So I decided to make a follow up post, given that the last post was purely an abstract demonstration of the scompress[] operator. It has since occurred to me that we might be able to apply scompress[] to raw text and hopefully extract out repeated phrases. I was only 50/50 on whether it would work in practice, or if we would simply get noise, but for the most part I think it has worked. Let me walk you through my SDB code.
I decided to use simple English wikipedia page about dogs as my source text, on the assumption that simpler English will work better than standard English. Especially since scompress[] is trying to extract out repeated substrings, and simpler text will presumably contain more repeat substrings than standard English. For standard English, we would need a much larger data-set to get comparable results.

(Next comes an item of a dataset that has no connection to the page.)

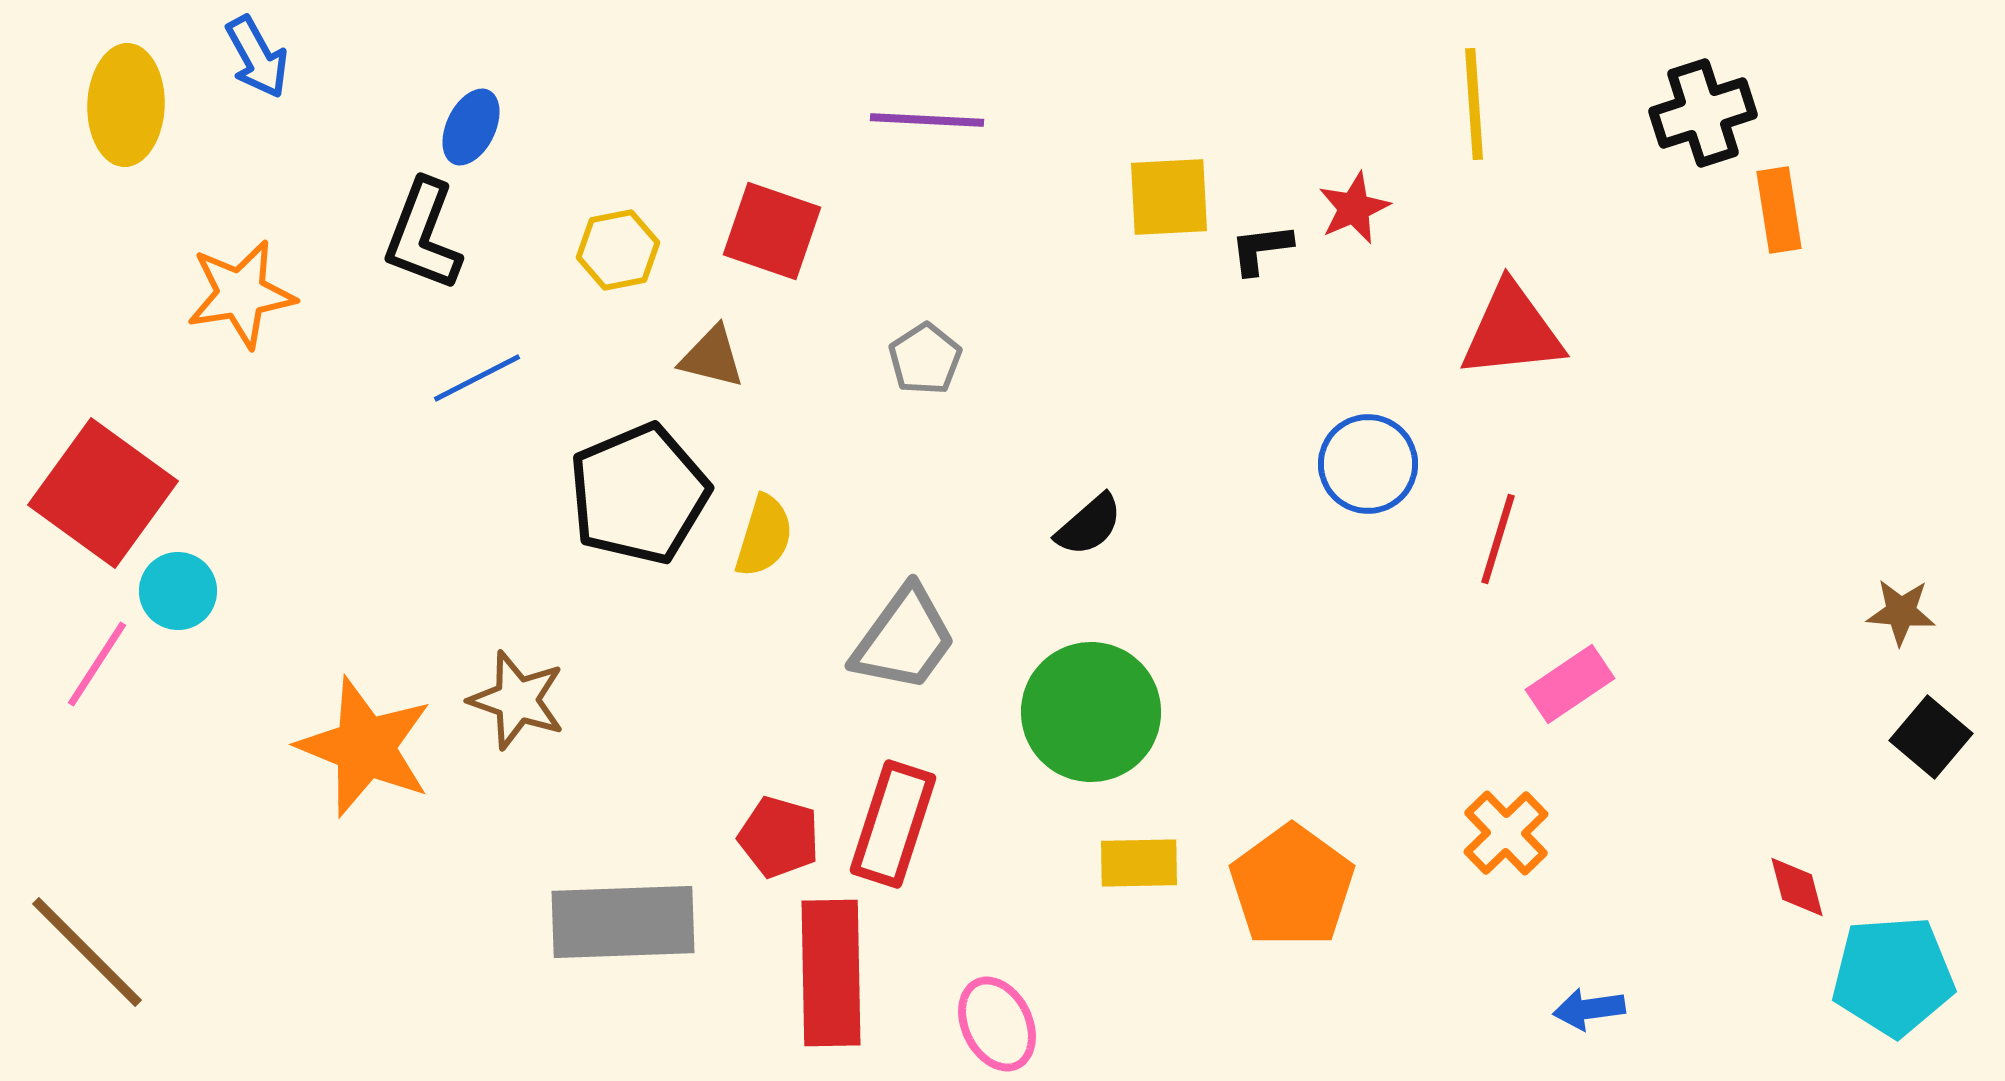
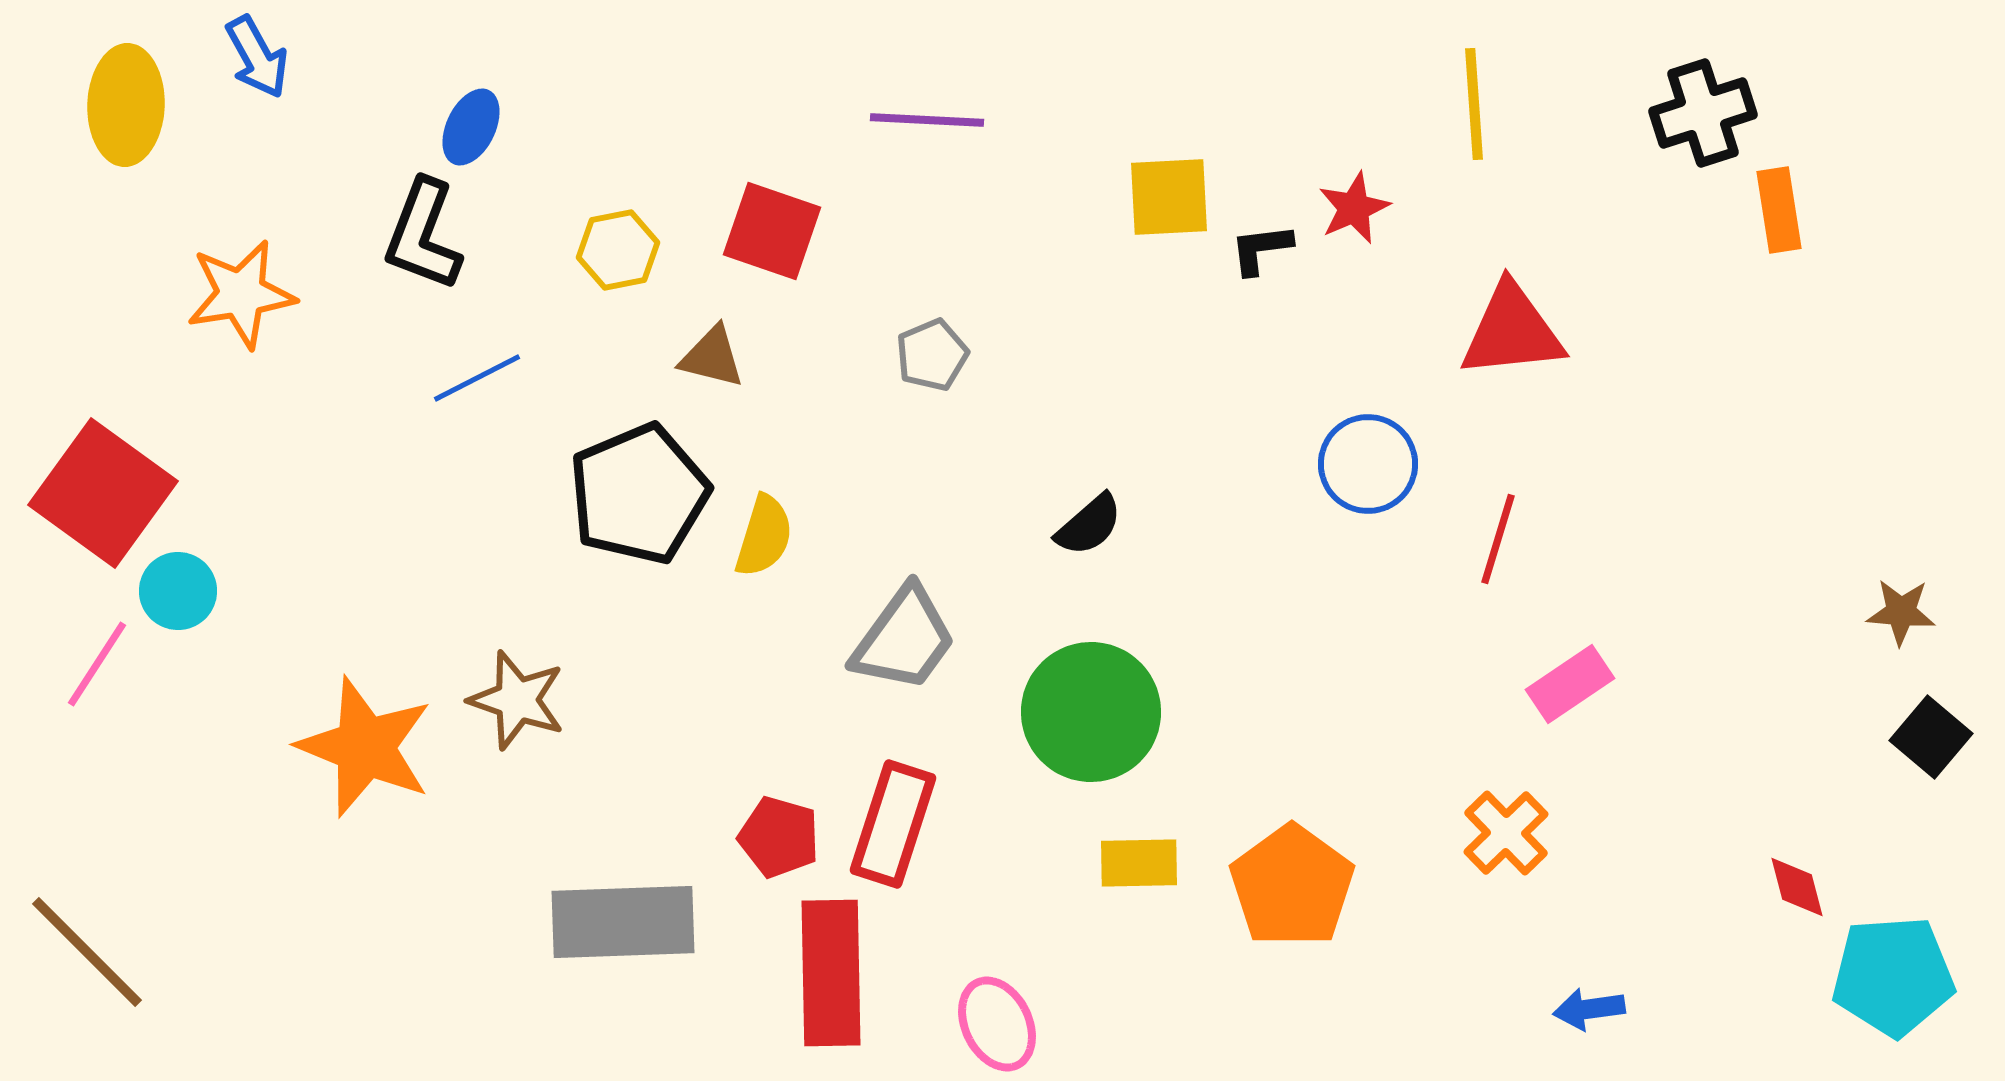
gray pentagon at (925, 359): moved 7 px right, 4 px up; rotated 10 degrees clockwise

So, let’s define our set of sentences, and in the process split them into sequences, of single letters, using the ssplit operator. With the warning that the current code breaks if it contains any digits, so we have deleted them from our sentences.
learn-page |dog> #=>
seq |0> => ssplit |Dogs (Canis lupus familiaris) are domesticated mammals, not natural wild animals.>
seq |1> => ssplit |They were originally bred from wolves.>
seq |2> => ssplit |They have been bred by humans for a long time, and were the first animals ever to be domesticated.>
seq |3> => ssplit |There are different studies that suggest that this happened between and years before our time.>
seq |4> => ssplit |The dingo is also a dog, but many dingos have become wild animals again and live independently of humans in the range where they occur (parts of Australia).>
seq |5> => ssplit |Today, some dogs are used as pets, others are used to help humans do their work.>
seq |6> => ssplit |They are a popular pet because they are usually playful, friendly, loyal and listen to humans.>
...
seq |54> => ssplit |Some of the most popular breeds are sheepdogs, collies, poodles and retrievers.>
seq |55> => ssplit |It is becoming popular to breed together two different breeds of dogs and call the new dog's breed a name that is a mixture of the parents' breeds' two names.>
seq |56> => ssplit |A puppy with a poodle and a pomeranian as parents might be called a Pomapoo.>
seq |57> => ssplit |These kinds of dogs, instead of being called mutts, are known as designer dog breeds.>
seq |58> => ssplit |These dogs are normally used for prize shows and designer shows.>
seq |59> => ssplit |They can be guide dogs.>
|>
To learn all of those sentences/sequences, we simply invoke the operator:
learn-page |dog>
It turns out that scompress[] processing of raw text works better if we convert everything to lowercase before proceeding. The reasoning is that if we preserved case, then “Dogs” and “dogs” would return “ogs” as the repeating pattern instead of “dogs”. So, here is a quick wrapper operator to do the work for us, which makes use of the to-lower operator that converts text to all lower case:
convert-to-lower-case |*> #=>
lower-seq |__self> => to-lower seq |__self>
|>
Now we apply the convert to lower case operator to all of our sequences that have been defined with respect to “seq” (using the relevant kets operator):
convert-to-lower-case rel-kets[seq]
Next, let’s run our scompress operator on our “lower-seq” sequences, storing them with respect to the “cseq” operator, and using "W: " as the scompress sequence prefix:
scompress[lower-seq, cseq, "W: ", 6, 40]
where 6 is the minimum ngram length, and 40 is the maximum ngram length used by scompress[]. By specifying them, it speeds things up a bit.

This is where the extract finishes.